Besonders relevant ist der Einsatz von KI-gestützten Lösungen im Bereich des Building Information Modeling (BIM). Während BIM in Deutschland bereits in zahlreichen Großprojekten eingesetzt wird, beginnt in der nächsten Phase die Verknüpfung von BIM mit KI-Algorithmen. Dadurch lassen sich Planungsfehler nicht nur frühzeitig erkennen, sondern auch automatisch korrigieren.
Klaus-Peter Stöppler verweist auf eine Untersuchung des Bundesinstituts für Bau-, Stadt- und Raumforschung (BBSR) aus dem letzten Jahr, wonach allein durch frühzeitige Fehlervermeidung und optimierte Materiallogistik bis zu 20 Prozent der Projektkosten eingespart werden können: „Studien zufolge setzen heute schon knapp drei Viertel der deutschen Bauunternehmen KI in Planung und Entwurf ein, aber bei der Umsetzung auf der Baustelle fällt der Anteil deutlich niedriger aus.“ Das werde sich allerdings in den nächsten Jahren allmählich ändern.
Drastischer wandel
„Auf der Baustelle wird sich das Bild künftig drastisch wandeln“, blickt der Bau- und Immobilienexperte in die Zukunft.

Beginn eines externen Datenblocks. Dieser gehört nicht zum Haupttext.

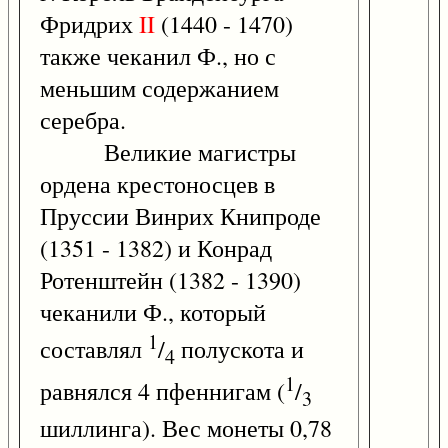
Фридрих
II
(1440 - 1470)
также чеканил Ф., но с
меньшим содержанием
серебра.
Великие магистры
ордена крестоносцев в
Пруссии Винрих Книпроде
(1351 - 1382) и Конрад
Ротенштейн (1382 - 1390)
чеканили Ф., который
1
составлял
/
полускота и
4
1
равнялся 4 пфеннигам (
/
3
шиллинга). Вес монеты 0,78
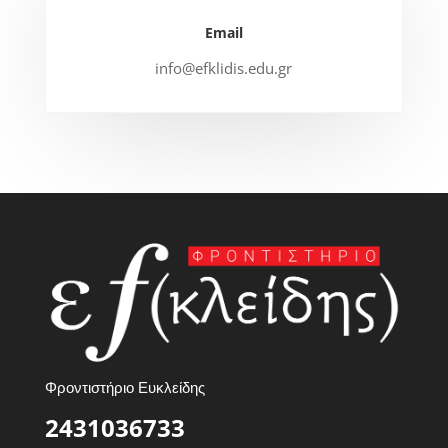
Email
info@efklidis.edu.gr
Φροντιστήριο Ευκλείδης
2431036733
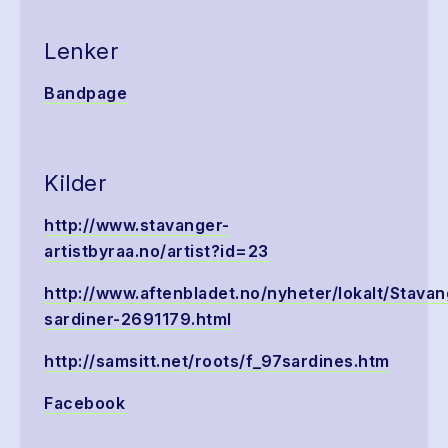
Lenker
Bandpage
Kilder
http://www.stavanger-
artistbyraa.no/artist?id=23
http://www.aftenbladet.no/nyheter/lokalt/Stava
sardiner-2691179.html
http://samsitt.net/roots/f_97sardines.htm
Facebook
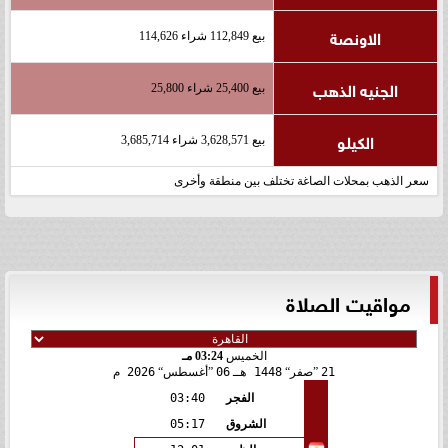
الاونصة
بيع 112,849 شراء 114,626
الجنيه الذهب
بيع 25,400 شراء 25,800
الكيلو
بيع 3,628,571 شراء 3,685,714
سعر الذهب بمحلات الصاغة تختلف بين منطقة وأخرى
مواقيت الصلاة
الخميس
03:24 مـ
21
صفر
1448 هـ
06
أغسطس
2026 م
الفجر
03:40
الشروق
05:17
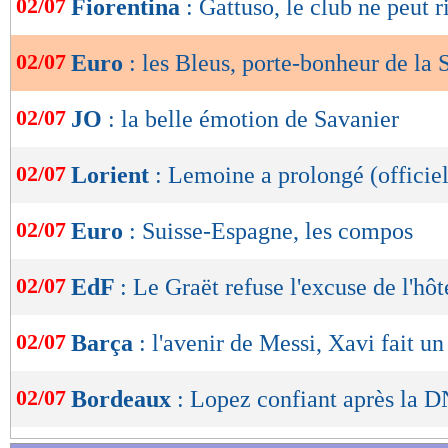
02/07
Fiorentina
: Gattuso, le club ne peut r
de
lecture
02/07
Euro
: les Bleus, porte-bonheur de la 
OK
02/07
JO
: la belle émotion de Savanier
02/07
Lorient
: Lemoine a prolongé (officiel
02/07
Euro
: Suisse-Espagne, les compos
02/07
EdF
: Le Graët refuse l'excuse de l'hôt
02/07
Barça
: l'avenir de Messi, Xavi fait un
02/07
Bordeaux
: Lopez confiant après la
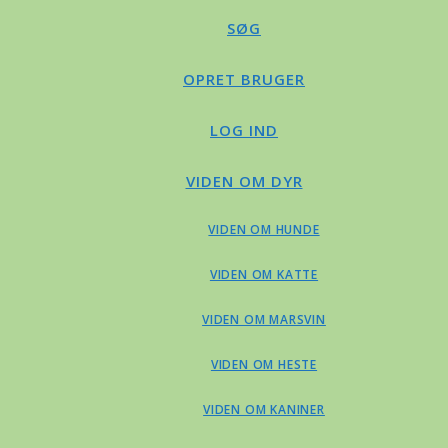
SØG
OPRET BRUGER
LOG IND
VIDEN OM DYR
VIDEN OM HUNDE
VIDEN OM KATTE
VIDEN OM MARSVIN
VIDEN OM HESTE
VIDEN OM KANINER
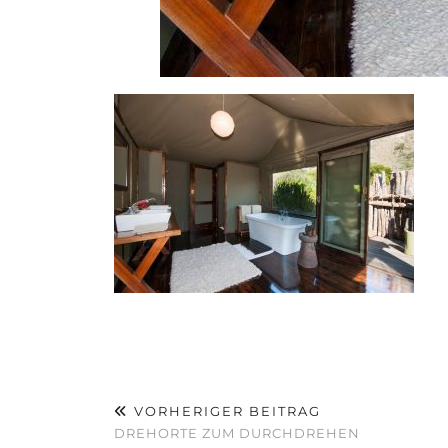
VORHERIGER BEITRAG
DREHORTE ZUM DURCHDREHEN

Sensorik, Drohnen und autonome Baumaschinen liefern Daten in Echtzeit, die mithilfe von KI analysiert werden. So entstehen prädiktive Modelle, die etwa den Verschleiß von Maschinen vorhersagen oder Arbeitsabläufe dynamisch anpassen, um Verzögerungen zu vermeiden. Stöppler verweist als Beispiel auf die Plattform Capmo, die mit KI-gestützter Mängelverfolgung und Baufortschrittsdokumentation inzwischen bei mehr als 3.000 Projekten deutschlandweit eingesetzt wird.

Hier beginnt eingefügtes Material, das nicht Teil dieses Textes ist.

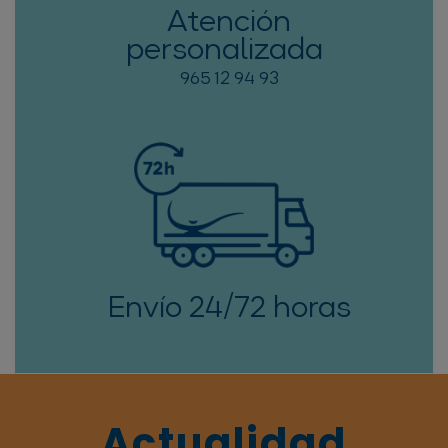
Atención
personalizada
965 12 94 93
Envío 24/72 horas
Actualidad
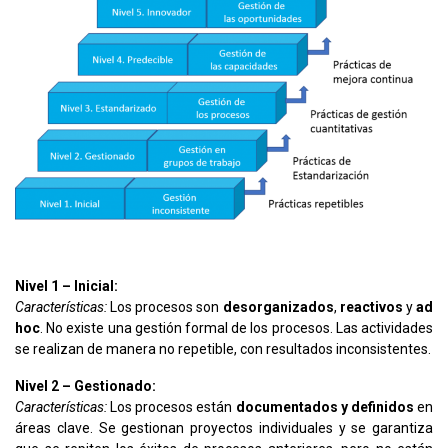
Nivel 1 – Inicial:
Características:
Los procesos son
desorganizados
,
reactivos
y
ad
hoc
. No existe una gestión formal de los procesos. Las actividades
se realizan de manera no repetible, con resultados inconsistentes.
Nivel 2 – Gestionado:
Características:
Los procesos están
documentados y definidos
en
áreas clave. Se gestionan proyectos individuales y se garantiza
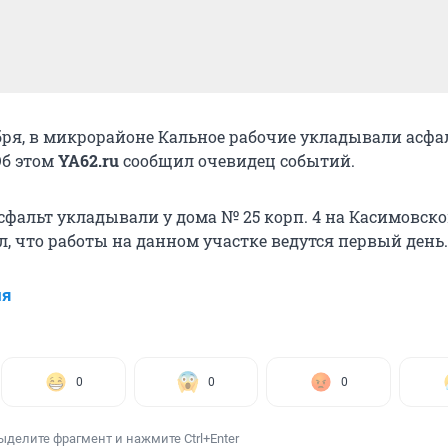
ября, в микрорайоне Кальное рабочие укладывали асфа
Об этом
YA62.ru
сообщил очевидец событий.
асфальт укладывали у дома № 25 корп. 4 на Касимовско
, что работы на данном участке ведутся первый день.
ия
0
0
0
ыделите фрагмент и нажмите Ctrl+Enter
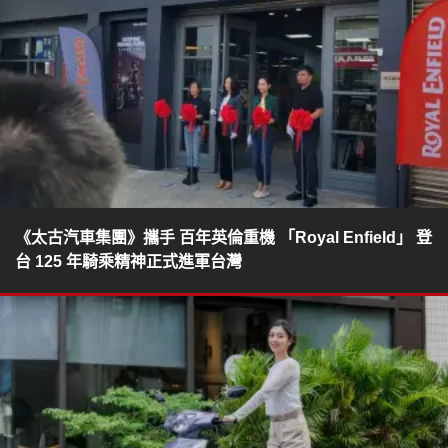
《太古汽車集團》攜手 百年英倫重機 「Royal Enfield」 登
台 125 年騎乘精神正式進軍台灣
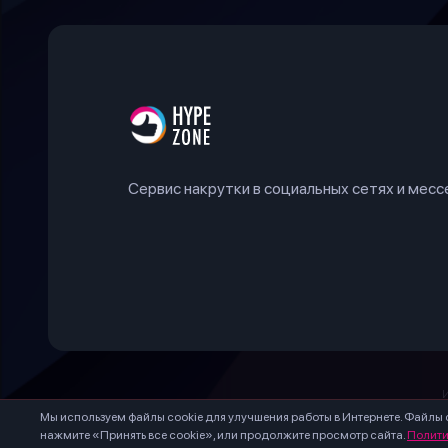
Сервис накрутки в социальных сетях и мес
* – Meta Platforms 
Мы используем файлы cookie для улучшения работы в Интернете. Файлы 
нажмите «Принять все cookie», или продолжите просмотр сайта.
Полити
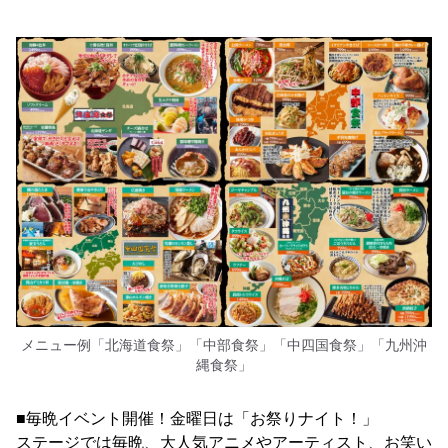
メニュー例「北海道食祭」「中部食祭」「中四国食祭」「九州沖
縄食祭」
■毎晩イベント開催！金曜日は「お祭りナイト！」
ステージでは毎晩、大人気アニメやアーティスト、お笑い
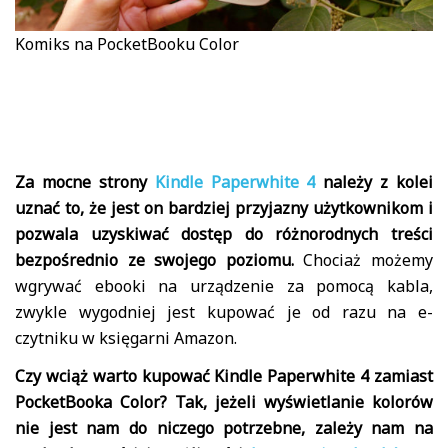
Komiks na PocketBooku Color
Za mocne strony
Kindle Paperwhite 4
należy z kolei
uznać to, że jest on bardziej przyjazny użytkownikom i
pozwala uzyskiwać dostęp do różnorodnych treści
bezpośrednio ze swojego poziomu.
Chociaż możemy
wgrywać ebooki na urządzenie za pomocą kabla,
zwykle wygodniej jest kupować je od razu na e-
czytniku w księgarni Amazon.
Czy wciąż warto kupować Kindle Paperwhite 4 zamiast
PocketBooka Color? Tak, jeżeli wyświetlanie kolorów
nie jest nam do niczego potrzebne, zależy nam na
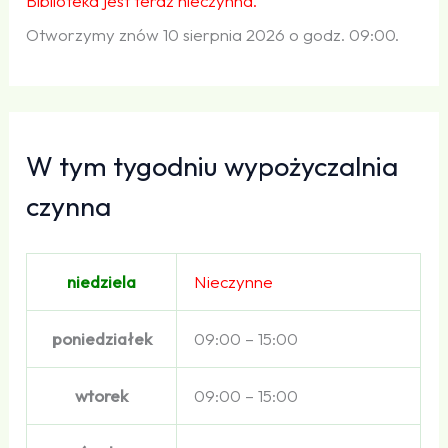
Biblioteka jest teraz nieczynna.
Otworzymy znów 10 sierpnia 2026 o godz. 09:00.
W tym tygodniu wypożyczalnia
czynna
niedziela
Nieczynne
poniedziałek
09:00 – 15:00
wtorek
09:00 – 15:00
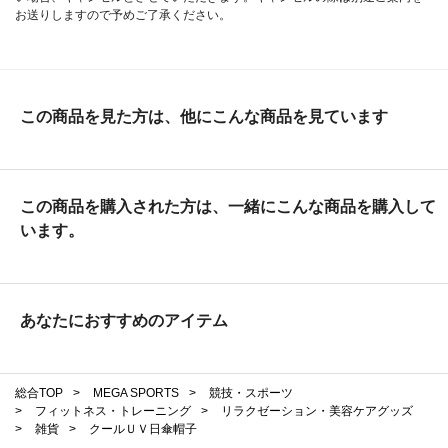
お送りしますので予めご了承ください。
この商品を見た方は、他にこんな商品を見ています
この商品を購入された方は、一緒にこんな商品を購入して
います。
あなたにおすすめのアイテム
総合TOP
>
MEGA SPORTS
>
競技・スポーツ
>
フィットネス・トレーニング
>
リラクゼーション・美容ケアグッズ
>
雑貨
>
クールＵＶ日傘帽子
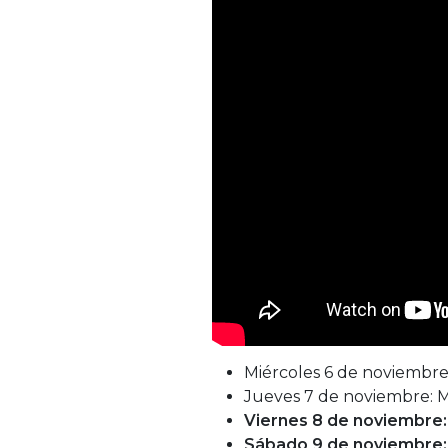
Miércoles 6 de noviembre
Jueves 7 de noviembre: M
Viernes 8 de noviembre:
Sábado 9 de noviembre:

Und er nennt weitere Beispiele direkt von der Baustelle, etwa den Baubot von Fischer, der präzise und monotone Arbeiten wie Bohren, Staubabsaugung und das Setzen von Bolzenankern in Decken, Wänden oder auf Fassaden übernimmt, oder der Jaibot von Hilti, ein halbautonomer Bohrroboter mit KI-gestützter Positionserkennung, der Löcher anhand digitaler Pläne markiert und sich dynamisch an veränderte Baustellenbedingungen anpasst.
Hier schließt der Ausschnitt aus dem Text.